Argued January 21, 1969. March 25, 1970.*449 *450 Before JONES, COHEN, EAGEN, O'BRIEN, ROBERTS and POMEROY, JJ.
George M. Bush, with him Hartzel and Bush, for appellant.
*451 James C. Bowen, with him Victor S. Jaczun, and Power, Bowen & Valimont, for appellee.
Norvin Nathan, for plaintiff-appellee.
OPINION BY MR. JUSTICE POMEROY, March 25, 1970:
At approximately nine o'clock in the evening on April 9, 1962, an automobile owned and operated by Louis Whitner (appellant herein) was struck from behind by a second car driven by Stanley Lojeski. The impact occurred between the right front of the Lojeski vehicle and the left rear of the Whitner automobile. At the time of the accident, both cars were traveling south on Route 309, a three-lane highway in Bucks County. The car driven by Lojeski was owned by Margaret Von Hintz, and Gerald Evans was a passenger in the right front seat of the Lojeski automobile.
As a result of the accident, two suits in trespass were filed. Whitner filed suit against Lojeski and Von Hintz seeking damages for personal injuries, loss of earnings, and property damage. Evans brought suit against Whitner and Lojeski claiming damages for personal injuries and loss of income; following Evans' death in January, 1965, his wife, as administratrix of his estate, was substituted as plaintiff and continued to prosecute the action. The two actions were consolidated and jointly tried in the Common Pleas Court of Bucks County. In the Whitner suit, the court entered an involuntary nonsuit in favor of Von Hintz upon her motion, and the jury returned a verdict against Whitner and in favor of the remaining defendant Lojeski. In the Evans suit the jury returned a verdict of $12,000 in favor of the Evans estate and against Whitner and in favor of Lojeski. Lojeski thus was relieved of liability in both cases. Both Whitner and Evans filed motions for new trial; both motions were denied after argument. The appeals now before us *452 were taken by Whitner from the judgments subsequently entered on the verdicts.

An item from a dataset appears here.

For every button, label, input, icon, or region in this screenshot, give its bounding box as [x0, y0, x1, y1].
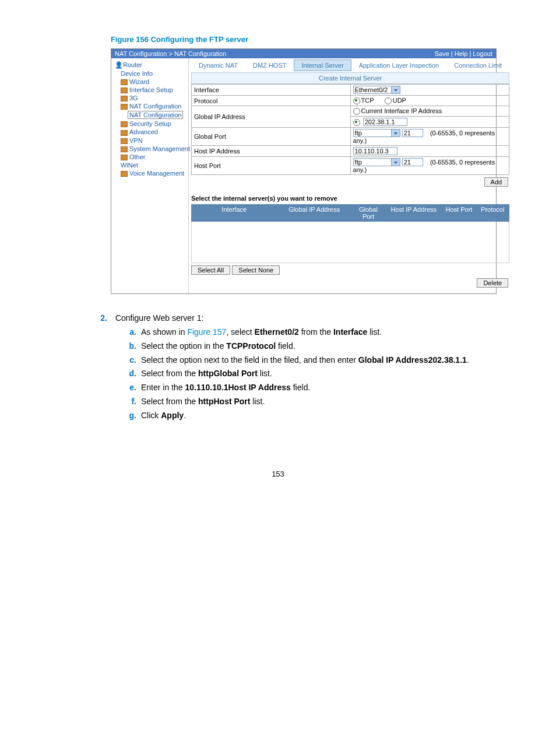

The issues presented by these appeals are the validity of the lower court's charge to the jury on proximate and superseding cause. Resolution of these questions requires some review of the trial testimony.
At trial, the principal parties offered accounts of the events leading up to the accident which differed markedly in many particulars. Whitner, according to his account, had hoped to visit a gun shop located on the west side of Route 309 on the evening of the accident. Uncertain whether the store was open, Whitner drove north on Route 309, passing the shop on his left across the highway. Discovering that it was still open, he drove some two-tenths of a mile further north and there pulled off the road onto the shoulder opposite a motel. He checked for traffic, noticed a car roughly one mile away coming south toward him, and realizing he had ample time, he executed a U-turn. He then drove south until he again approached the shop in question, which was now on his right. Intending to stop but uncertain as to where he should park, Whitner slowed down and eased his car off the highway. When he was almost entirely on the berm at the side of the road, and while he was still attempting to decide where he would park, Whitner's car, according to his testimony, was struck from behind; the force of the collision caused it to roll over until it came to rest against a pole in front of the gun shop. Whitner estimated that at the time of the accident his car was roughly 90% on the berm of the road, although he acknowledged that his left rear wheel might still have been on the paved highway surface.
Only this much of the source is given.